Your goal:
All records below are to be repeated exactly, with the pictures left out.

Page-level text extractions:
# # # # # # #

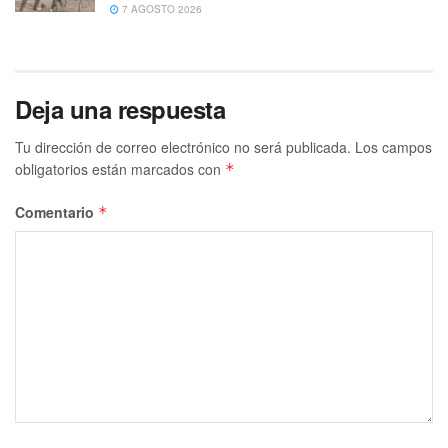
7 AGOSTO 2026
Deja una respuesta
Tu dirección de correo electrónico no será publicada.
Los campos
obligatorios están marcados con
*
Comentario
*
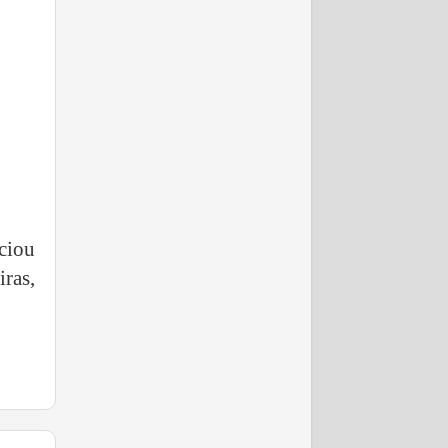
ciou
ras,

# # # # # # #

Final answer:
7 AGOSTO 2026
Deja una respuesta
Tu dirección de correo electrónico no será publicada.
Los campos
obligatorios están marcados con
*
Comentario
*
ciou
ras,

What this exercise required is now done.